Sunday Times 2
Tracing mankind’s fascination with our origins and purpose
Speaking at the annual Ray Wijewardene Memorial Lecture last Thursday, Prof. Chandra Wickramasinghe drew a long arc as he traced mankind’s profound fascination with our own origins and purpose. At the event, which drew a large crowd that overflowed into standing room only, Prof.Wickramasinghe spoke of how this craving to know has always found voice in our art – from cave paintings to the work of Paul Gauguin (in particular the artwork ‘Where Do We Come From? What Are We? Where Are We Going?’).

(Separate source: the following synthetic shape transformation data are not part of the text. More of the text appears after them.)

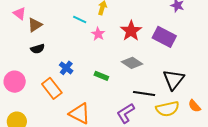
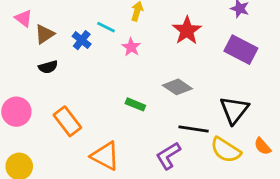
red star: (131, 31) -> (187, 30), moved
purple rectangle: (164, 37) -> (241, 50), moved
blue cross: (66, 68) -> (82, 40), moved
yellow semicircle: (168, 109) -> (226, 150), turned 45

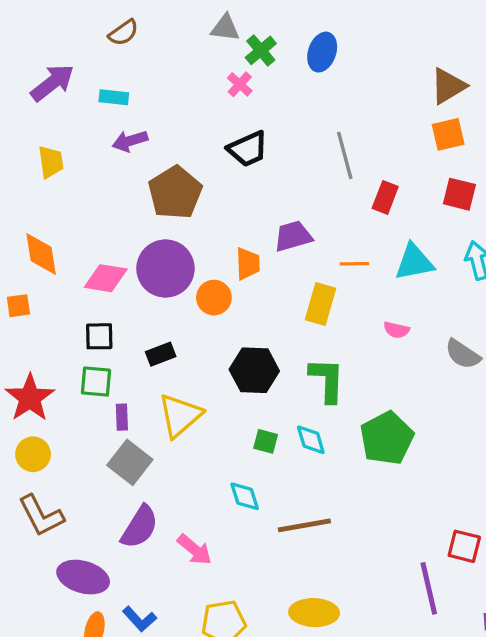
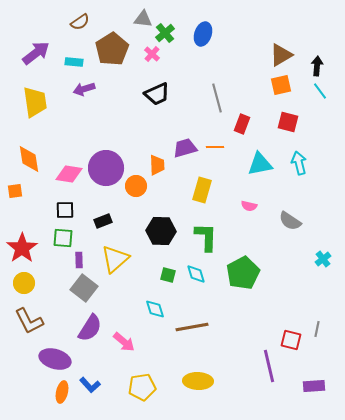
yellow trapezoid: (51, 162) -> (35, 102), size x1.5
brown pentagon: (175, 193) -> (112, 49), moved
orange line: (354, 264) -> (215, 147), moved

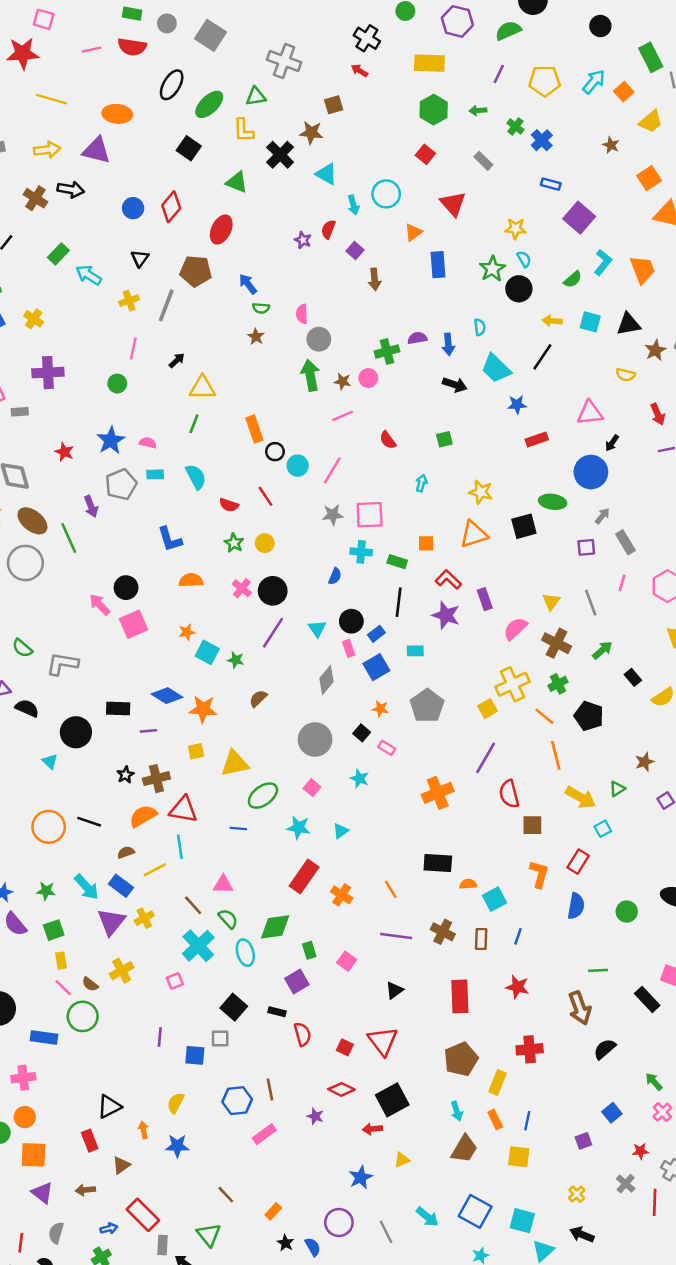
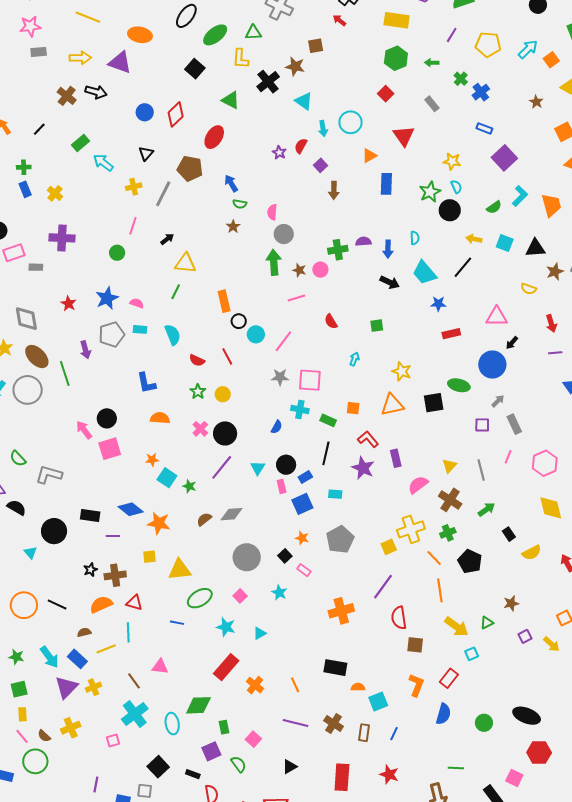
gray diamond: (326, 680) -> (232, 514), moved, turned 40
red triangle: (183, 810) -> (134, 603), size x0.7
green semicircle: (228, 919) -> (239, 764), moved

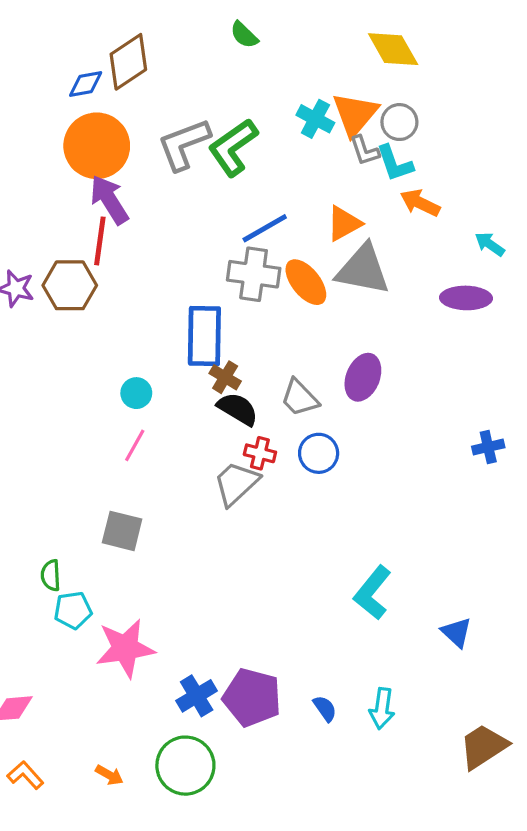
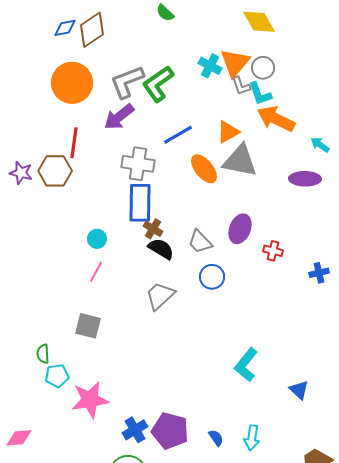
blue diamond: (86, 84) -> (65, 28), moved
purple arrow: (109, 200) -> (119, 117), moved, turned -96
orange arrow: (420, 203) -> (276, 119), size x1.5
gray cross: (254, 274) -> (138, 164), moved
red cross: (260, 453) -> (273, 251), moved

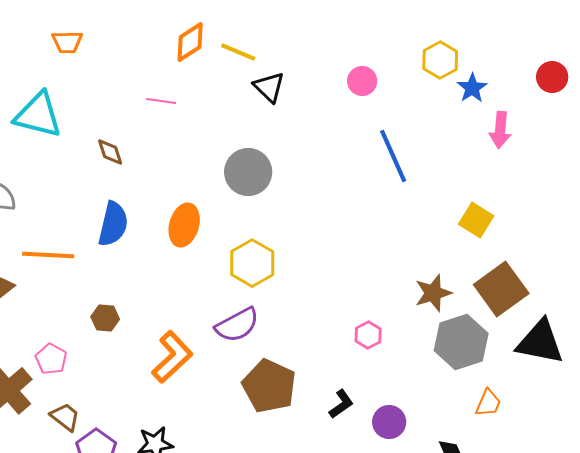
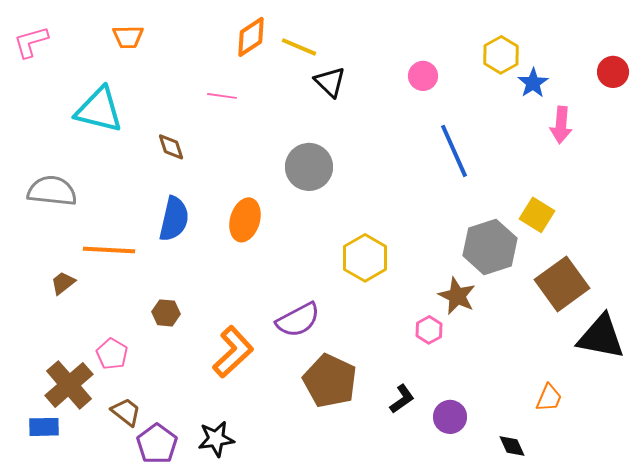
yellow hexagon: (252, 263) -> (365, 258), moved
brown star: (433, 293) -> (457, 296), moved, turned -30
gray hexagon: (461, 342) -> (490, 247), moved

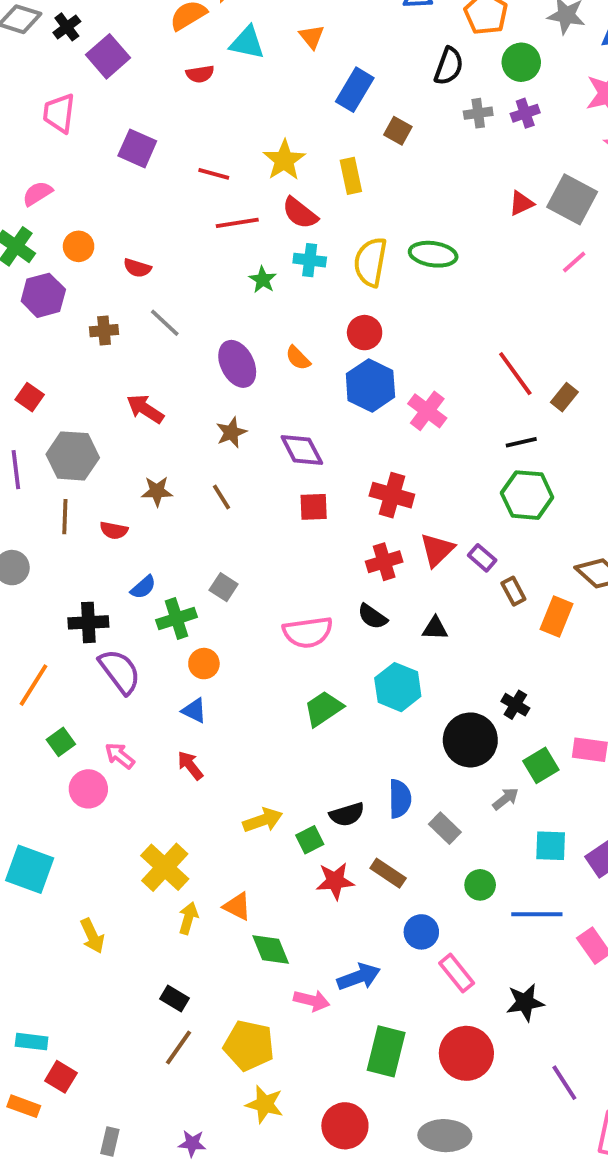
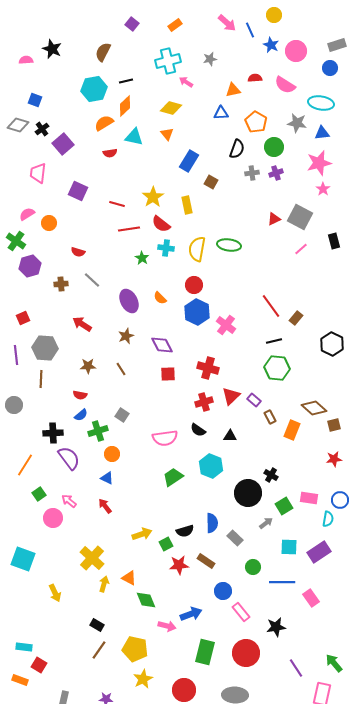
orange circle: (79, 246) -> (49, 223), moved
red square: (30, 397) -> (23, 318), turned 32
red semicircle: (114, 530) -> (80, 395), moved
yellow star: (265, 1104) -> (143, 679), turned 30

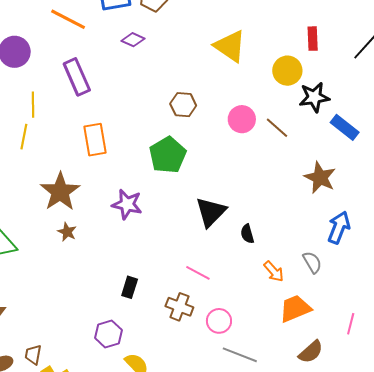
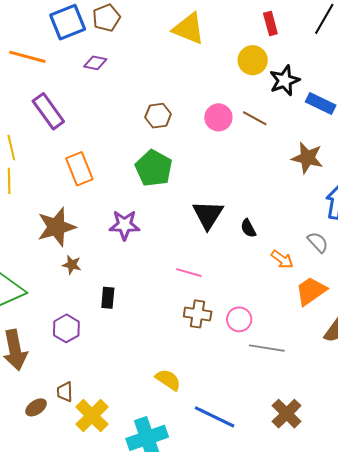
yellow triangle: (230, 46) -> (189, 29), moved
brown star: (60, 192) -> (56, 227), turned 30
pink line: (198, 273) -> (189, 273), moved
black rectangle: (130, 287) -> (108, 298), moved
purple hexagon: (108, 334) -> (66, 328), moved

Later, it was tackled in earnest in religion and superstition, and then even later by the philosophers – whose attempts if unconvincing to modern eyes are still pure poetry. (Aristotle, says Prof. Wickrasamasinghe hypothesised that ‘fireflies emerge from a mixture of warm earth and morning dew’) However, it is in science that this well-known astrobiologist places his own faith. In particular, he has become known for his increasing dedication to the theory of panspermia.
The controversial theory holds that life exists throughout the Universe and that it initially hitched a ride to Earth on the back of a meteorite from space.
Prof.Wickramasinghe’s hypothesis remains fiercely contested but his confidence that we would discover the truth of alien beings in the decades to come (sooner rather than later) appeared to be unshaken. “Did life originate in some warm little pond or did it arise in a vast universe?” he asked, clearly in favour of the latter. In the hour that followed, he presented his case, at one point drawing our attention to the incredible complexity of even the simplest bacterium, and voicing his conviction that such complexity could only be cosmic in origin.
Of particular interest to local audiences would have been his reference to the Polonnaruwa meteorite and to the extra-terrestrial organisms researchers reportedly discovered in them. While some of the findings were disputed on the basis that the rocks were not meteorites at all but fulgurites produced as a result of a lightning strike, Prof. Wickramasinghe argued instead that though porous and exhibiting other unusual properties, they were in fact a previously unknown kind of meteorite.
Drawing on his Sri Lankan heritage as well, he spoke of how Buddhist and Hindu philosophy embraced the idea of life on a cosmic scale in contrast to religions that were Earth-centric. He concluded his lecture by sharing his vision that astrobiology holds the answers we have sought for millennia. Pausing to imagine what the revelation of the existence of alien life would mean for our religious beliefs and societal structures he said it would be nothing less than a profound revelation that would throw the world as we know it into tumult. He ended on a note of wonder though as he envisioned a time when we would perceive life as not being limited to the planet but prevalent across the universe, with ourselves but one point on a vast and impossibly intricate web.
Held annually, The Ray Wijewardene Memorial Lecture is delivered in honour of an inimitable Sri Lankan engineer, inventor and aviator. An authority on the vagaries of tropical farming and natural resource management, Ray would introduce himself as a farmer and mechanic ‘who still got his hands dirty’. The Ray Wijewardene Charitable Trust (RWCT) was established in early 2011 to promote Ray’s vision and ideas in Sri Lanka.